PROBLEM:
Print, exactly as written, the line containing "CDL Show reúne grandes nomes das artes" and every line after it, ending with the final line of the data below.

STORED DATA:

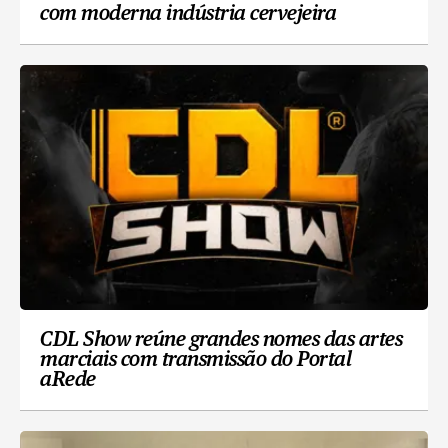
com moderna indústria cervejeira
CDL Show reúne grandes nomes das artes
marciais com transmissão do Portal
aRede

REPLY TO THE TASK:
CDL Show reúne grandes nomes das artes
marciais com transmissão do Portal
aRede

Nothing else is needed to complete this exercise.